国防と兵力 営業雑感NO.225

 今回は、岸田総理というより今の自民党による「行政独裁」が顕著にあらわれた防衛大綱の改定について持論をまとめます。最初にお話ししておきますが、小生は国防について、自衛隊を曖昧なままにするのではなく、法的にも明確に軍隊として認めて、自国防衛について国民総意のものとするべきと考えています。この点においては、保守タカ派に近いと思います。但し、憲法改正については、第九条についての小手先の文言議論ではなく、GHQ占領軍に配慮して書かれた全文を改めて見直すべきと愚考しております。勿論、これらの議論について、国民の議論を活発にして国会で決定すべきものであり、党利党略で決めるべきではないと考えています。

 前置きが長くなりましたが、国防について、不思議に思うのは、本来、兵力としては、一体であるべき兵器と兵士がバラバラで議論されていることです。マスコミを中心に、防衛費増額と敵基地攻撃などの戦術面の議論がなされていますが、最新兵器をいくら揃えても、それを使う兵士がいなければ宝の持ち腐れです。更には、兵器を使う為の教育や訓練も必要ですから、兵器購入だけの問題でない筈です。ウクライナでも、兵器については、使用出来るものと訓練が必要なものがありました。これまでロシア配下で訓練されたいたロシア製兵器に加え、今回の紛争前から英国から軍事顧問を招いて、NATOで使用している兵器についても訓練していたと報道されていました。今回購入予定の新兵器を使用する人的資産についての議論が出てこないのが不思議です。兵器だけを与え、後は自衛隊任せでは、真の国防とはいえないと思います。兵士については自衛隊任せという考え方が、政府、官僚の中に蔓延しているのではないでしょうか?加えて、国民自身も自衛隊任せになっているのが現状ではないでしょうか?

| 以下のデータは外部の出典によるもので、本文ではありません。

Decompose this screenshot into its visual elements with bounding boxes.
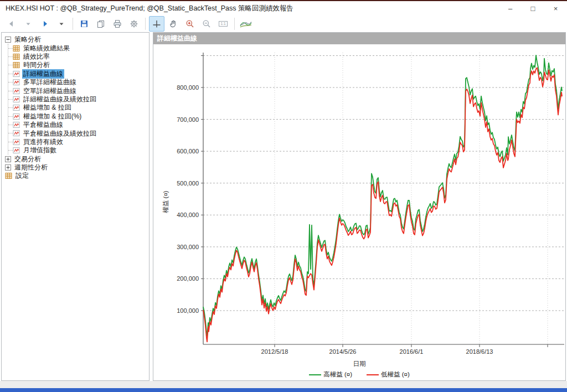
chart-legend: 高權益 (¤)低權益 (¤) (153, 370, 565, 379)
y-tick-label: 800,000 (177, 84, 199, 91)
tree-connector (8, 133, 13, 133)
nav-back-caret-button[interactable] (20, 16, 36, 32)
tree-item-多單詳細權益曲線[interactable]: 多單詳細權益曲線 (8, 78, 149, 86)
strategy-tree: 策略分析策略績效總結果績效比率時間分析詳細權益曲線多單詳細權益曲線空單詳細權益曲… (2, 33, 149, 180)
tree-node-週期性分析[interactable]: 週期性分析 (5, 163, 149, 172)
curve-icon (13, 104, 20, 111)
nav-back-caret-icon (25, 19, 32, 29)
tree-item-空單詳細權益曲線[interactable]: 空單詳細權益曲線 (8, 86, 149, 95)
y-tick-label: 200,000 (177, 275, 199, 282)
tree-node-交易分析[interactable]: 交易分析 (5, 154, 149, 163)
curves-icon (239, 19, 252, 29)
collapse-icon[interactable] (5, 37, 11, 43)
curve-icon (13, 96, 20, 103)
close-button[interactable]: × (544, 1, 567, 16)
tree-item-月增值指數[interactable]: 月增值指數 (8, 146, 149, 154)
tree-node-label[interactable]: 設定 (14, 171, 30, 180)
copy-icon (96, 19, 106, 29)
nav-forward-caret-icon (58, 19, 65, 29)
tree-item-詳細權益曲線及績效拉回[interactable]: 詳細權益曲線及績效拉回 (8, 95, 149, 104)
zoom-out-button[interactable] (199, 16, 214, 32)
tree-item-權益增加 & 拉回(%)[interactable]: 權益增加 & 拉回(%) (8, 112, 149, 121)
print-button[interactable] (110, 16, 125, 32)
tree-connector (8, 91, 13, 91)
window-bottom-accent (0, 388, 567, 392)
print-icon (112, 19, 122, 29)
x-tick-label: 2018/6/13 (466, 348, 493, 355)
tree-connector (8, 107, 13, 108)
svg-text:1:1: 1:1 (220, 22, 225, 25)
tree-connector (8, 65, 13, 65)
tree-item-時間分析[interactable]: 時間分析 (8, 61, 149, 69)
window-bottom-strip (0, 381, 567, 388)
toolbar-separator (73, 18, 73, 30)
minimize-button[interactable]: – (499, 1, 522, 16)
tree-item-詳細權益曲線[interactable]: 詳細權益曲線 (8, 70, 149, 78)
chart-panel-header: 詳細權益曲線 (153, 33, 565, 44)
tree-item-績效比率[interactable]: 績效比率 (8, 53, 149, 61)
actual-size-button[interactable]: 1:1 (215, 16, 231, 32)
crosshair-icon (152, 19, 162, 29)
tree-connector (8, 99, 13, 100)
tree-item-買進持有績效[interactable]: 買進持有績效 (8, 138, 149, 146)
title-bar: HKEX.HSI HOT : @QB_Strategy_PureTrend; @… (0, 1, 567, 16)
tree-connector (8, 125, 13, 125)
settings-icon (129, 19, 139, 29)
legend-line-swatch (367, 374, 379, 375)
tree-item-權益增加 & 拉回[interactable]: 權益增加 & 拉回 (8, 104, 149, 112)
toolbar: 1:1 (0, 16, 567, 32)
tree-connector (8, 48, 13, 49)
x-tick-label: 2016/6/1 (400, 348, 424, 355)
y-tick-label: 300,000 (177, 244, 199, 250)
tree-connector (8, 116, 13, 117)
legend-label: 高權益 (¤) (323, 370, 352, 379)
nav-forward-icon (40, 19, 50, 29)
x-tick-label: 2014/5/26 (329, 348, 357, 355)
y-tick-label: 600,000 (177, 148, 199, 154)
nav-forward-button[interactable] (37, 16, 53, 32)
tree-item-平倉權益曲線[interactable]: 平倉權益曲線 (8, 121, 149, 129)
legend-line-swatch (309, 374, 321, 375)
curve-icon (13, 87, 20, 95)
tree-connector (8, 150, 13, 151)
low-equity-line (203, 68, 562, 342)
zoom-out-icon (202, 19, 212, 29)
nav-back-button[interactable] (4, 16, 19, 32)
y-tick-label: 400,000 (177, 212, 199, 218)
equity-chart-svg[interactable]: 2012/5/182014/5/262016/6/12018/6/13100,0… (153, 44, 565, 380)
window-controls: –□× (499, 1, 567, 16)
curve-icon (13, 130, 20, 137)
save-button[interactable] (76, 16, 92, 32)
report-panel: 詳細權益曲線 2012/5/182014/5/262016/6/12018/6/… (153, 32, 566, 381)
curve-icon (13, 121, 20, 128)
curve-icon (13, 138, 20, 146)
toolbar-separator (234, 18, 235, 30)
zoom-in-icon (185, 19, 195, 29)
legend-label: 低權益 (¤) (381, 370, 410, 379)
maximize-button[interactable]: □ (522, 1, 544, 16)
tree-node-策略分析[interactable]: 策略分析 (5, 35, 149, 44)
chart-area[interactable]: 2012/5/182014/5/262016/6/12018/6/13100,0… (153, 44, 565, 380)
legend-item: 高權益 (¤) (309, 370, 352, 379)
pan-hand-button[interactable] (166, 16, 181, 32)
y-tick-label: 700,000 (177, 116, 199, 123)
zoom-in-button[interactable] (182, 16, 198, 32)
tree-node-設定[interactable]: 設定 (5, 172, 149, 180)
tree-item-策略績效總結果[interactable]: 策略績效總結果 (8, 44, 149, 52)
x-axis-title: 日期 (153, 360, 565, 368)
nav-forward-caret-button[interactable] (54, 16, 69, 32)
tree-item-平倉權益曲線及績效拉回[interactable]: 平倉權益曲線及績效拉回 (8, 129, 149, 137)
copy-button[interactable] (93, 16, 109, 32)
settings-button[interactable] (126, 16, 142, 32)
expand-icon[interactable] (5, 156, 11, 162)
expand-icon[interactable] (5, 164, 11, 171)
table-icon (13, 61, 20, 69)
tree-connector (8, 82, 13, 82)
tree-connector (8, 142, 13, 142)
crosshair-button[interactable] (149, 16, 164, 32)
save-icon (79, 19, 89, 29)
table-icon (13, 53, 20, 60)
curve-icon (13, 79, 20, 86)
y-tick-label: 100,000 (177, 307, 199, 314)
curves-button[interactable] (238, 16, 254, 32)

 自衛隊内部では、有事に対応する際の兵士の練度、必要な兵員数なども明確に把握しているでしょうが、今回の政府決定にあたり、どこまでがあきらかになっているのでしょうか?今の政府をみていると、とりあえず予算確保でいいのでは?と考えているように勘ぐりたくなります。そもそも、今回の予算措置に対応出来る兵員の確保が出来ているのか?否か?がハッキリしません。本来、兵力として必要な兵士についても、機器予算と対にして議論すべきと愚考しております。機密事項もあり公にはいえないこともあるとは思いますが、兵士にかんする情報も、マスコミ含めて、広く国民に共有すべき情報ではないでしょうか?

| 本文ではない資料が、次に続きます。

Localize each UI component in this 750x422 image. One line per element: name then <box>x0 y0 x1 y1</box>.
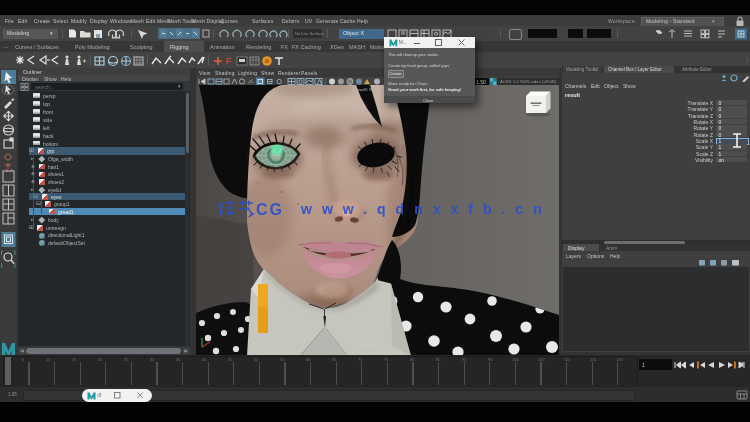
svg-text:www.qdnxxfb.cn: www.qdnxxfb.cn <box>300 201 552 217</box>
svg-text:F: F <box>226 56 232 66</box>
svg-text:ACES 1.0 SDR-video (sRGB): ACES 1.0 SDR-video (sRGB) <box>500 79 557 84</box>
svg-text:persp: persp <box>363 343 375 348</box>
svg-text:humanIK Squash: humanIK Squash <box>352 87 383 92</box>
svg-text:1.50: 1.50 <box>476 79 486 85</box>
svg-text:CG: CG <box>256 201 284 218</box>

 又、一部マスコミ評論家や野党が、国民保護について議論していますが、戦時下の国民資産の凍結という問題を避けては通れない問題だと思えます。国民受けのしそうな課題だけを取り上げているようにも思えます。敢えて、国民保護を取り上げて、国民資産凍結については後回しにして、閣議決定でなし崩しにする深慮遠謀かもしれませんが・・・。

 加えて、ウクライナ侵略を観てもあきらかなように、一旦、戦端が開かれれば、戦線が拡大し、年単位で戦闘が長期化することは明らかです。そうなった場合、ウクライナでは志願兵を募っているようですが、我が国はどうするのでしょう?又、銃を触ったこともなく、軍隊行動を全く知らない小生のような一般市民が志願しても、即戦力にはならないことは顕かです。徴兵制を採用していない国でも一定期間の軍事訓練は必ず実施しています。そして、その訓練を終えた市民は予備役として兵士としても登録されています。今回のロシアのウクライナへの増兵派遣についても議論されていたとおりです。自衛隊にも体験入隊という制度があります。この制度についても、訓練内容や、これまでの実績など、広くあきらかにすることも必要ではなでしょうか?

 いずれにしましても、国防における兵力となる兵士の問題は、切り離せない課題だと思いますので、防衛費増加や増税の話と並行して議論すべきではないのでしょうか?少子化問題も、トドのつまりは兵士不足という国防問題に直結します。戦前の「産めや。増やせや。」も人口と国力が直結していることが背景になっていたことは、ご存じのとおりです。国防について、小生が一番危惧していることは国民の意識についてです。本来、国を守る主体は国民です。無論、兵士も議員も官僚も関係無く全国民が国防意識を共有することが必須と考えます。防衛費増額と納税だけの問題ではありません。